La caractérisation de l’état de cessation des paiements constitue le fondement de la décision. Le tribunal constate que la société « se trouve dans l’impossibilité de faire face à son passif exigible avec son actif disponible » (Attendu). Cette appréciation, conforme à l’article L.640-1 du code de commerce, est objective et repose sur les pièces produites. La valeur de ce constat est primordiale car il déclenche irrémédiablement la procédure collective. Sa portée est de rappeler que la simple déclaration du débiteur ne suffit pas, le juge devant vérifier souverainement la réalité de l’insolvabilité.

La fixation de la date de cessation des paiements au 1er juin 2025 révèle un pouvoir souverain d’appréciation du tribunal. Le jugement précise que cette date est déterminée « après avoir recueilli à l’audience les observations du débiteur » (Attendu), en raison d’une dette impayée depuis l’été 2025. Le sens de cette fixation est d’ancrer la procédure dans une chronologie précise pour préserver les intérêts des créanciers. La portée de cette mesure est d’éviter les actes suspects pendant la période suspecte, permettant ainsi au liquidateur d’exercer d’éventuelles actions en nullité.

La nomination des organes de la procédure parachève l’organisation de la liquidation judiciaire. Le tribunal nomme un juge-commissaire, un liquidateur et un commissaire-priseur, conformément aux dispositions légales. La valeur de ces nominations est de garantir la régularité et l’efficacité de la procédure en confiant des missions spécifiques à des professionnels. Leur portée est de permettre la réalisation de l’actif, l’établissement de l’inventaire et le contrôle des opérations de liquidation dans le délai de seize mois imparti.
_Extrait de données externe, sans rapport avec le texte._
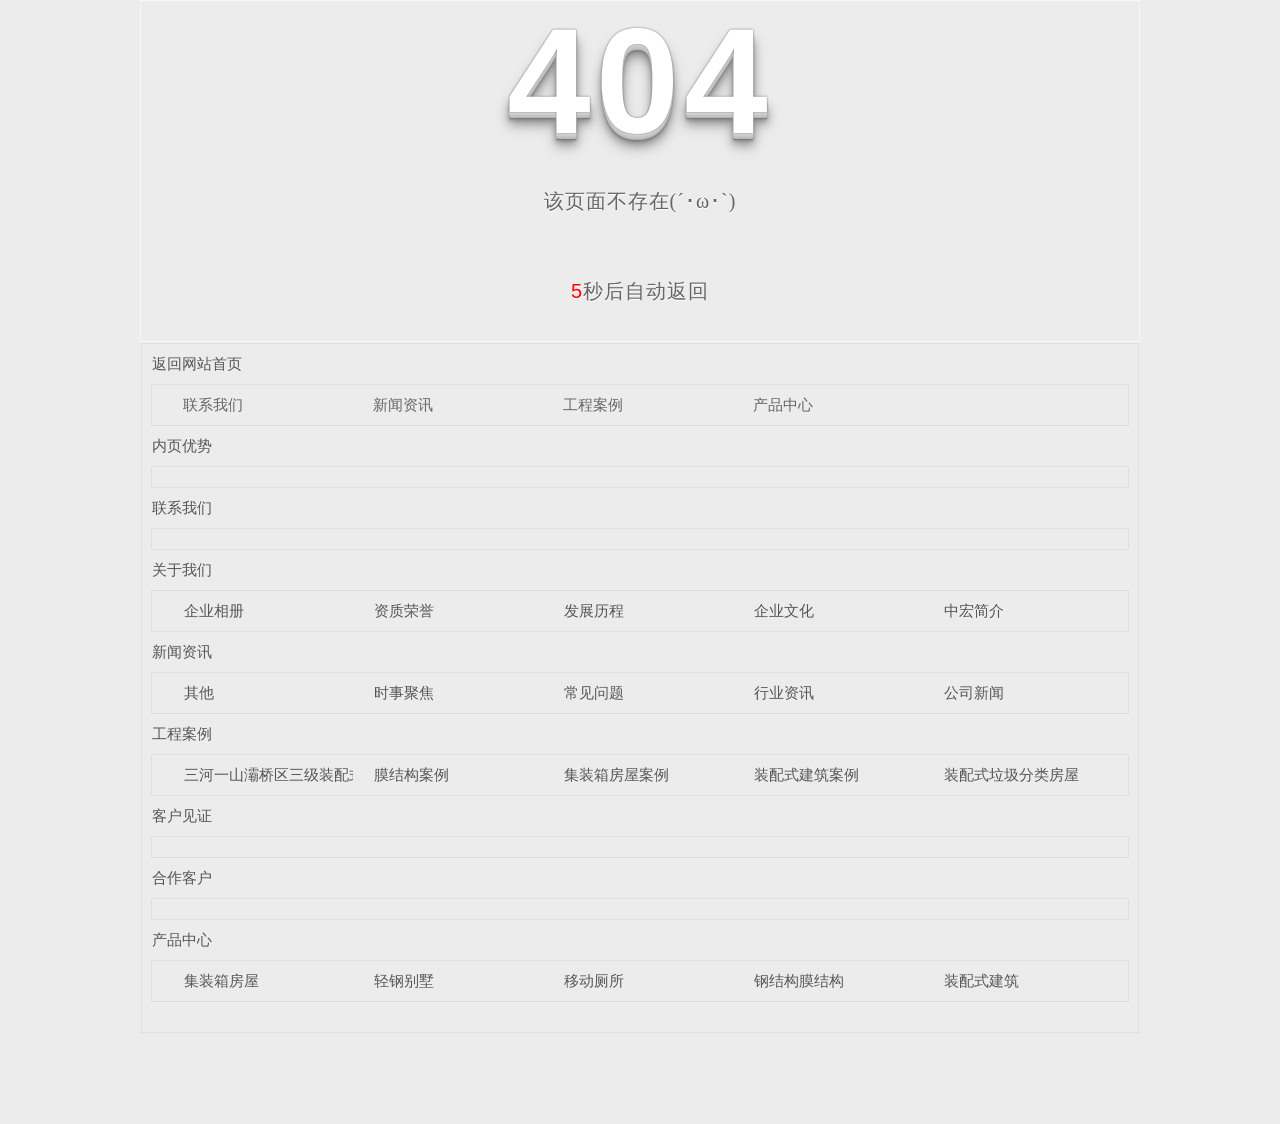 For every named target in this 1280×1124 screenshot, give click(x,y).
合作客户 (182, 877)
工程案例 (593, 404)
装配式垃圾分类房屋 (1011, 774)
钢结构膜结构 (799, 980)
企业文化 (784, 610)
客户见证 (182, 815)
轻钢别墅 (404, 980)
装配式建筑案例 (806, 774)
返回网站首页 (197, 363)
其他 (199, 692)
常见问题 (594, 692)
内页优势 (182, 445)
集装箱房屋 (221, 980)
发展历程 (594, 610)
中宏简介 (974, 610)
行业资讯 (784, 692)
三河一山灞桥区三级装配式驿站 (289, 774)
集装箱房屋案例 (616, 774)
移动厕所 (594, 980)
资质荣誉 (404, 610)
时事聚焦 (404, 692)
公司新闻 (974, 692)
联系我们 (213, 404)
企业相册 (214, 610)
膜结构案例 (411, 774)
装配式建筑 (981, 980)
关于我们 (182, 569)
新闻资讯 (403, 404)
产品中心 (783, 404) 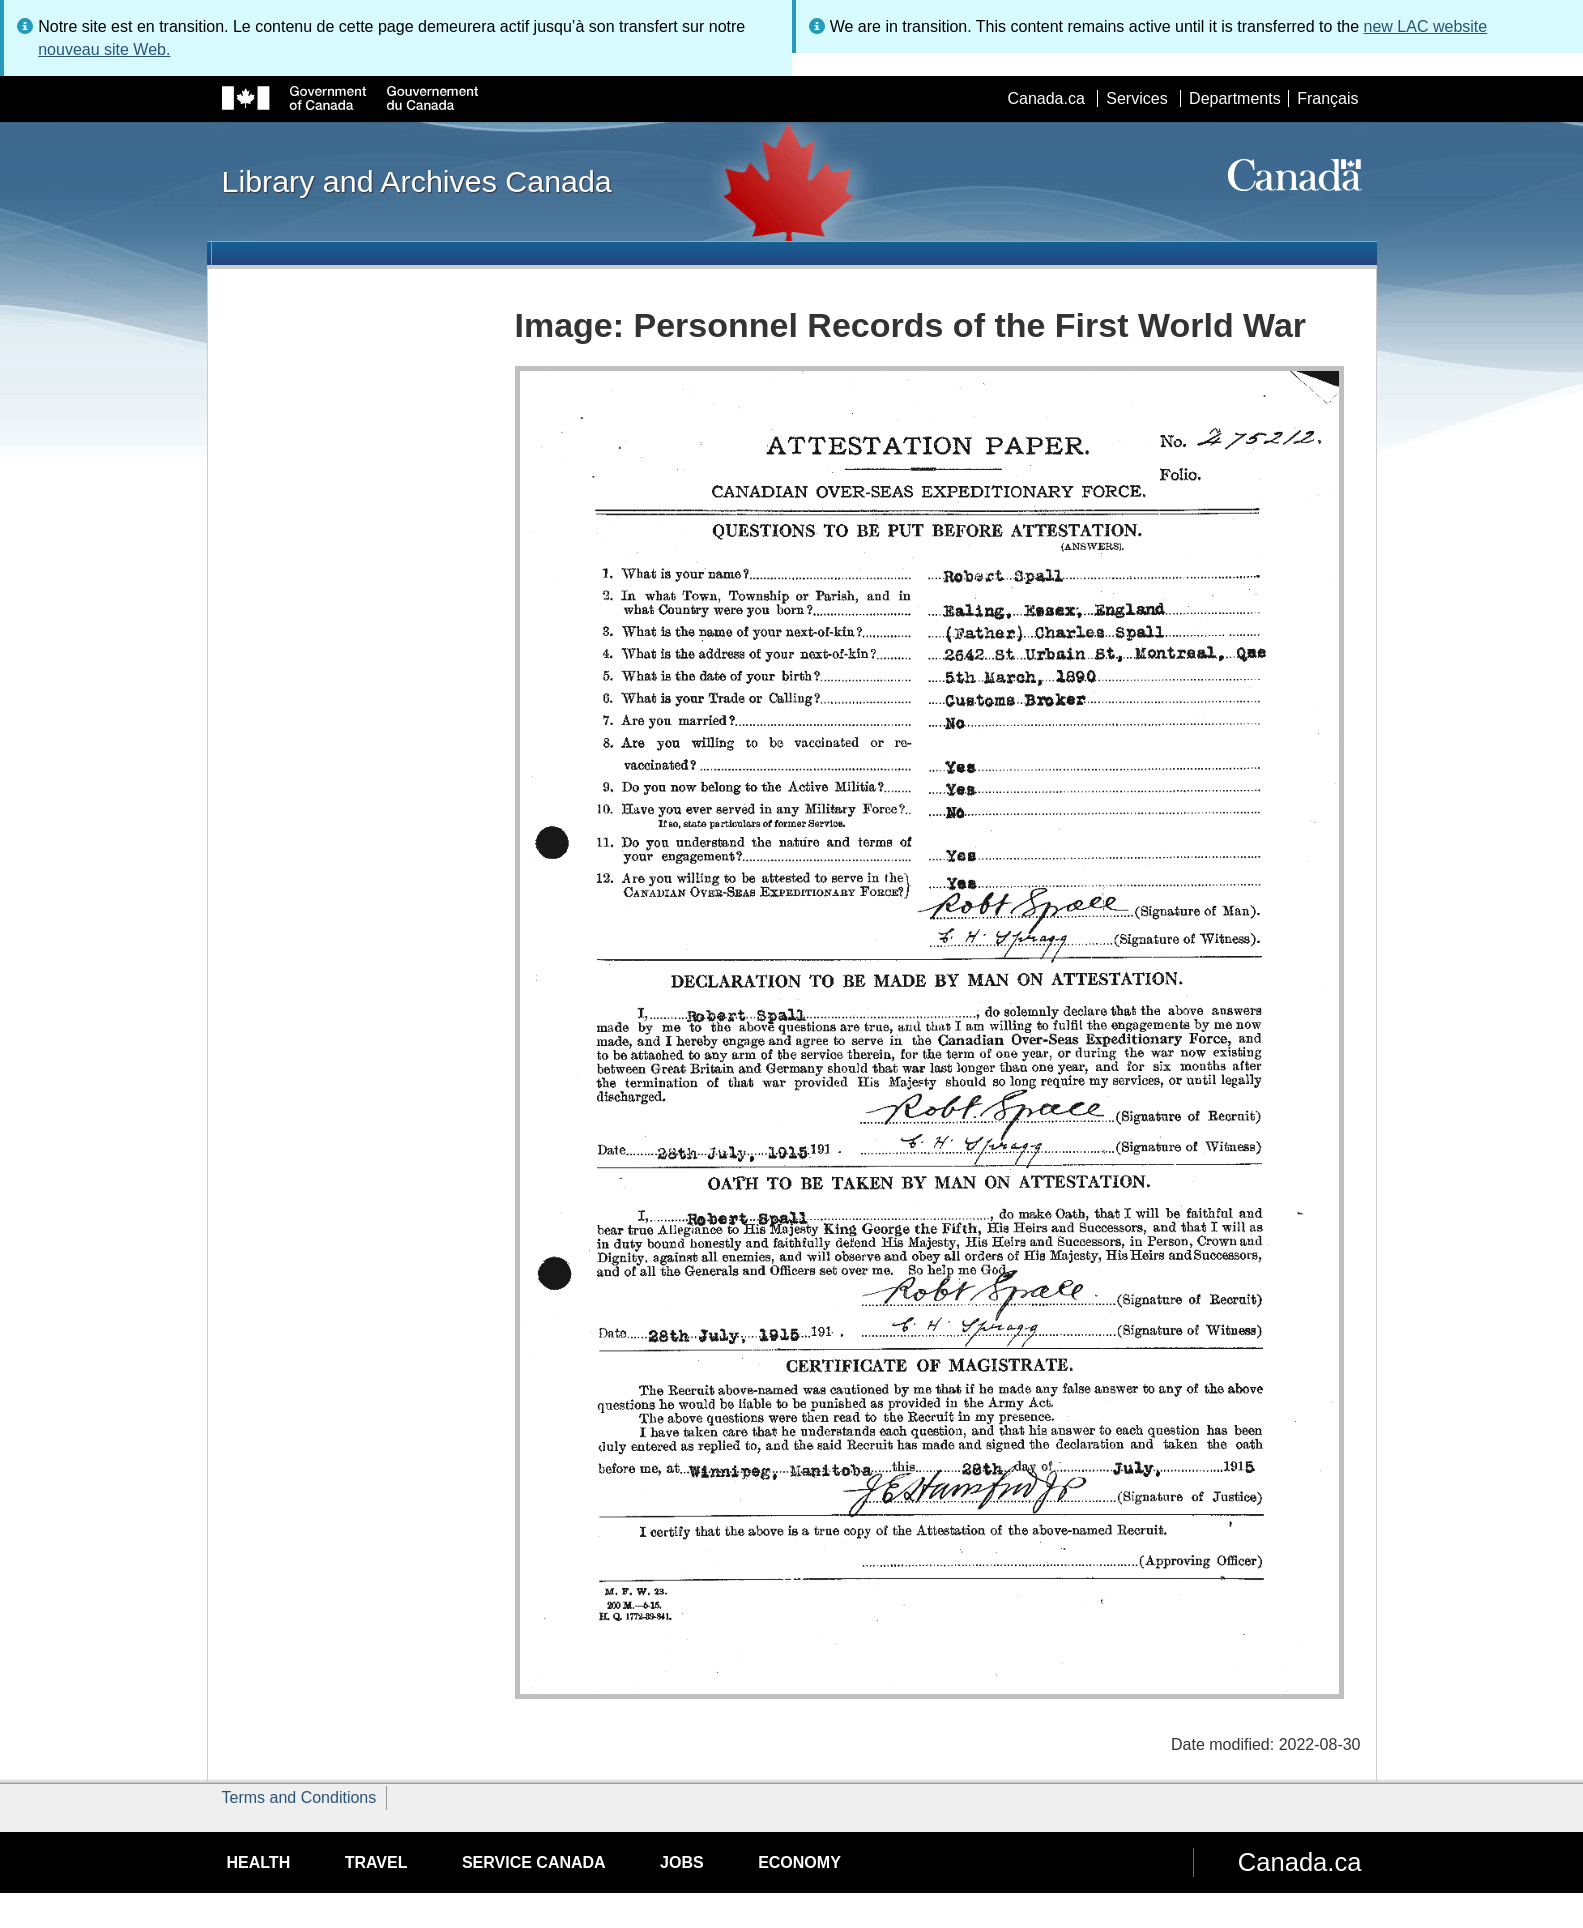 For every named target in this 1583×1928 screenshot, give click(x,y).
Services (1136, 98)
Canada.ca (1045, 98)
La décision fixe également un terme à la procédure en ordonnant un examen de la clôture avant le 5 janvier 2028. Cette disposition, prévue par l’article L.641-1 du code de commerce, encadre temporellement la mission du liquidateur. Son sens est d’éviter une liquidation indéfinie et de garantir un traitement rapide du passif. La portée de cette fixation est de responsabiliser le liquidateur tout en offrant une perspective de sortie de procédure pour le débiteur personne physique, qui demeure en fonction pour les actes non compris dans la mission du liquidateur.

Source : Cour de cassation – Base Open Data « Judilibre » & « Légifrance ».